Le regard d’un pro : quand demander un coup de main vaut le détour
Une pintade fermière ne réagit pas exactement comme une volaille standard : la chair tient mieux, mais elle demande parfois un peu plus de précision sur le temps. Un bon caviste ou un sommelier de restaurant sait aussi orienter l’accord selon la sauce, pas seulement selon “volaille”.
Pour verrouiller un choix de bouteille ou repérer un millésime accessible, un guide comme le Guide Hachette des Vins ou Bettane+Desseauve donne des repères lisibles, surtout quand la carte des appellations commence à tourner. Une consultation rapide évite l’achat “au hasard” qui déséquilibre tout le repas.
Conservation et réchauffage : garder la jutosité le lendemain
Une pintade cuite se garde 2 à 3 jours au réfrigérateur, idéalement entière ou en gros morceaux, bien filmée. Crue, elle se consomme dans les 2 jours suivant l’achat, ou se congèle tout de suite, jusqu’à 6 mois.
Pour réchauffer sans casser la texture : four doux à 120°C, 15 à 20 minutes, avec un peu de jus ou de bouillon au fond et un arrosage rapide à mi-parcours. La viande retrouve son moelleux, sans “recuisiner” les blancs.
Combien de temps cuire une pintade entière au four pour qu’elle reste moelleuse ?
Compter environ 50 minutes par kilo à 180°C. Pour une pintade de 1,2 kg, viser 1 heure, en arrosant toutes les 15 minutes et en laissant reposer 10 minutes sous aluminium.
Comment vérifier la cuisson sans se tromper ?
Piquer la cuisse avec la pointe d’un couteau : le jus doit couler clair et doré, sans trace rosée. Un thermomètre donne un repère net : 75°C à cœur.
Faut-il barder la pintade avant de la rôtir ?

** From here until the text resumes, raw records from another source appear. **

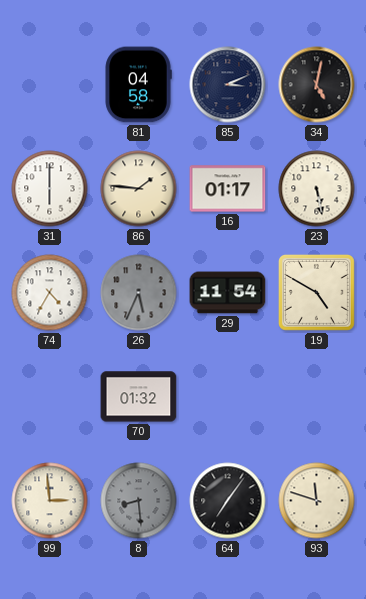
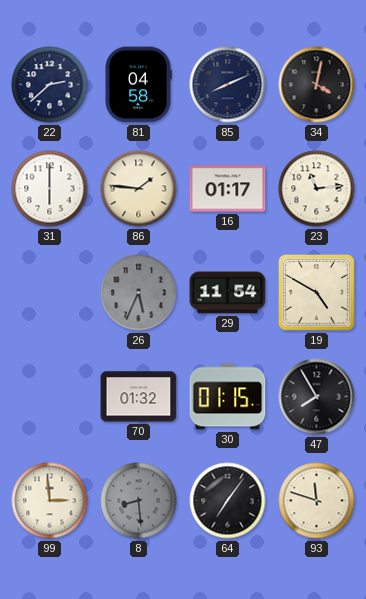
22: none -> 2:38
85: 3:11 -> 8:11
34: 5:02 -> 4:02
23: 5:28 -> 11:14
74: 4:35 -> none
30: none -> 01:15
47: none -> 7:55
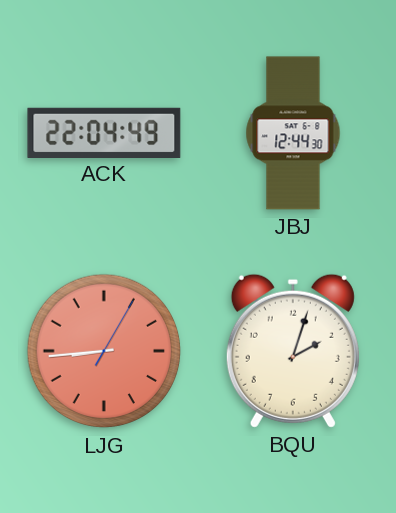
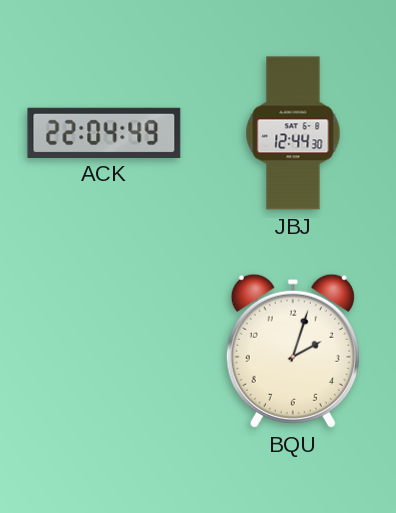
LJG: 8:44 -> none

Oui, surtout pour protéger la poitrine : la pintade est maigre et les blancs sèchent vite. La barde de lard se retire 15 minutes avant la fin pour obtenir une peau bien dorée.
Quelle cuisson choisir si le four est déjà pris ?

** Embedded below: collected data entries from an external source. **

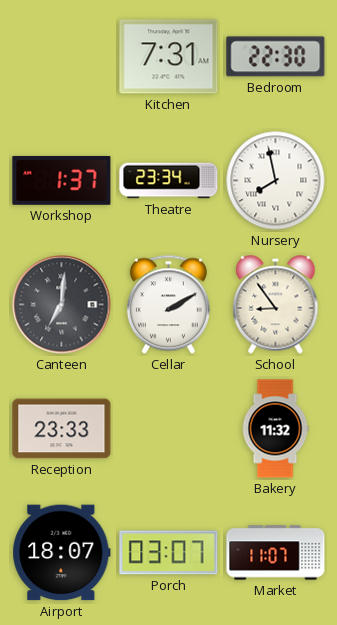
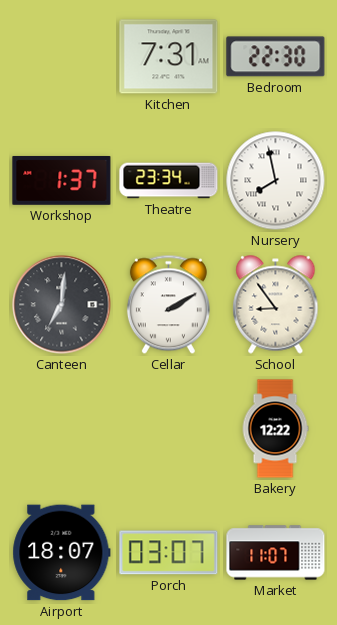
Reception: 23:33 -> none
Bakery: 11:32 -> 12:22
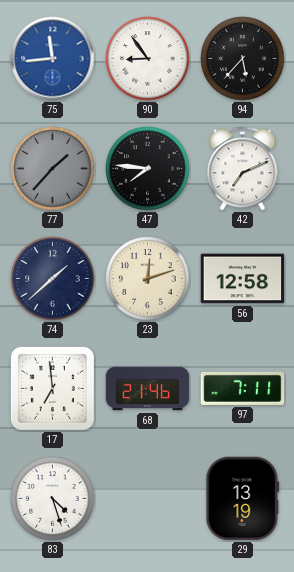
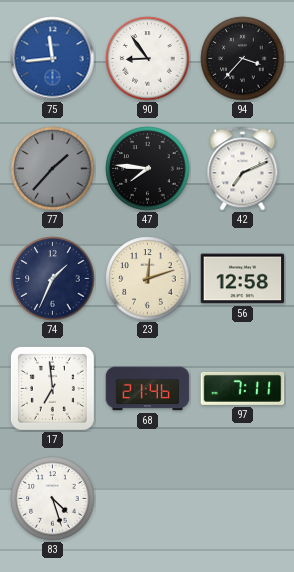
94: 5:37 -> 3:37
74: 1:38 -> 1:34
29: 13:19 -> none
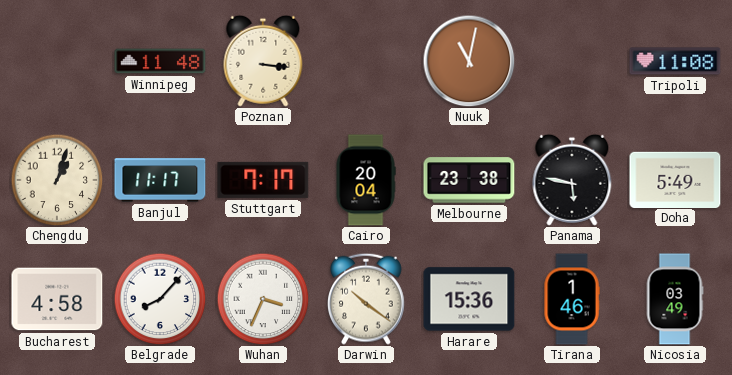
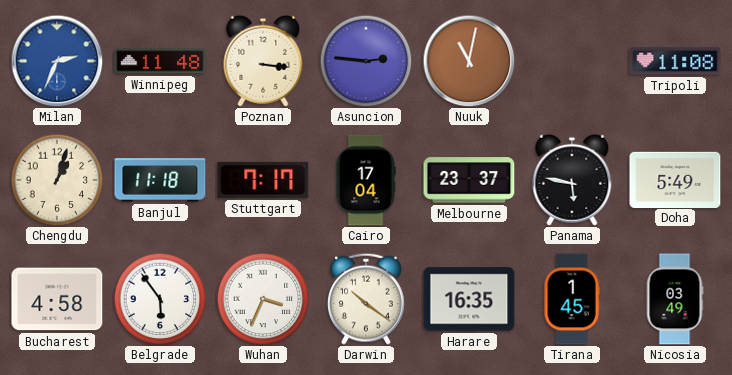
Milan: none -> 2:34
Asuncion: none -> 2:46
Banjul: 11:17 -> 11:18
Cairo: 20:04 -> 17:04
Melbourne: 23:38 -> 23:37
Belgrade: 8:07 -> 5:54
Harare: 15:36 -> 16:35
Tirana: 1:46 -> 1:45
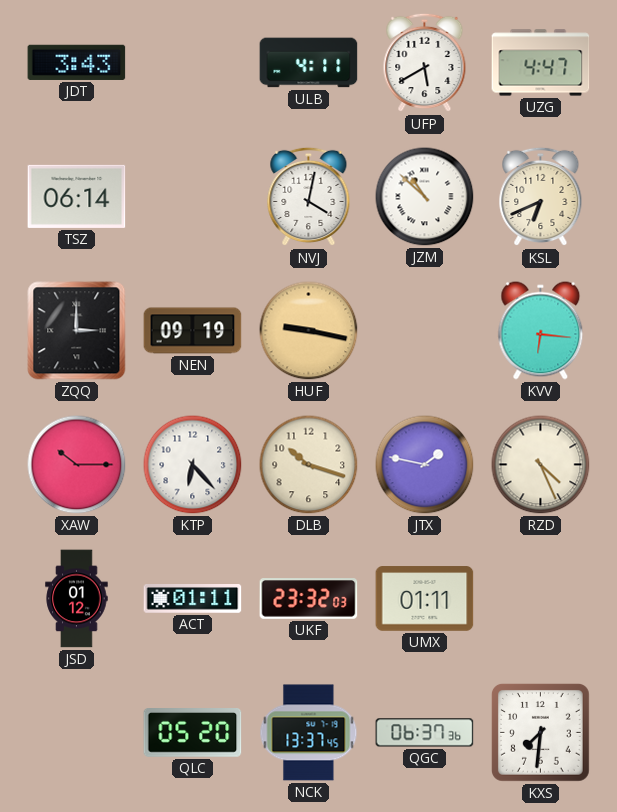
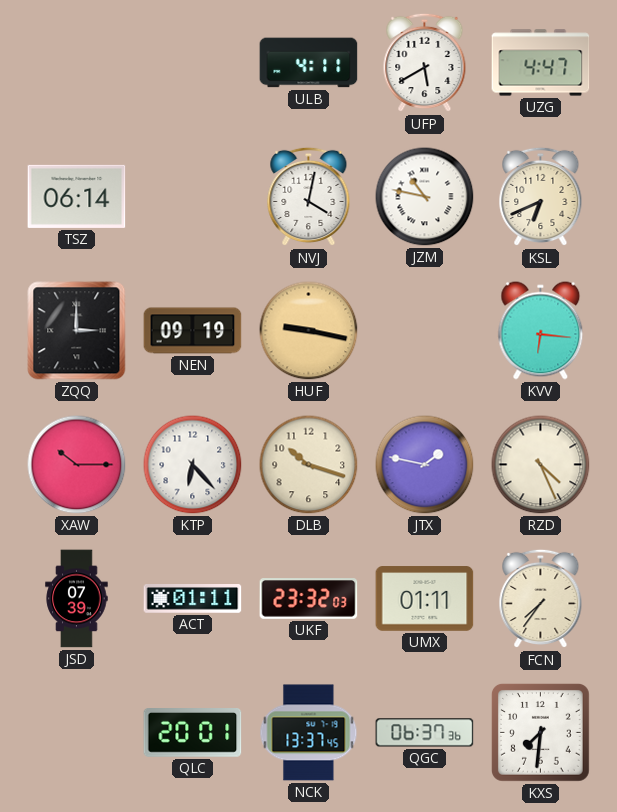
JDT: 3:43 -> none
JZM: 10:52 -> 10:47
JSD: 01:12 -> 07:39
FCN: none -> 7:36
QLC: 05:20 -> 20:01
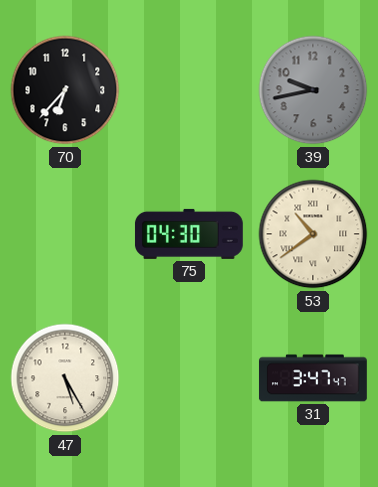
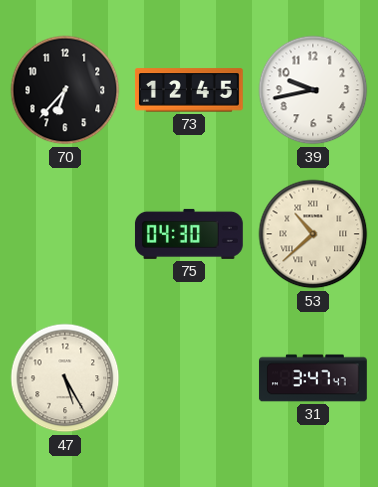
73: none -> 12:45
39 dial: grey -> white
53: 10:39 -> 10:38
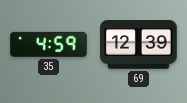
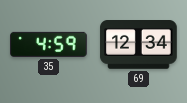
69: 12:39 -> 12:34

La cocotte est une excellente option : braisage 1 h 15 avec chou et bouillon, ou mijotage au cidre (morceaux) 45 minutes. La chaleur enveloppante limite le dessèchement.
Peut-on préparer la pintade à l’avance et la réchauffer sans la sécher ?
Oui. Garder la volaille entière, couverte. Réchauffer au four à 120°C pendant 15 à 20 minutes avec un fond de jus ou de bouillon, en arrosant une fois. Éviter les températures trop hautes.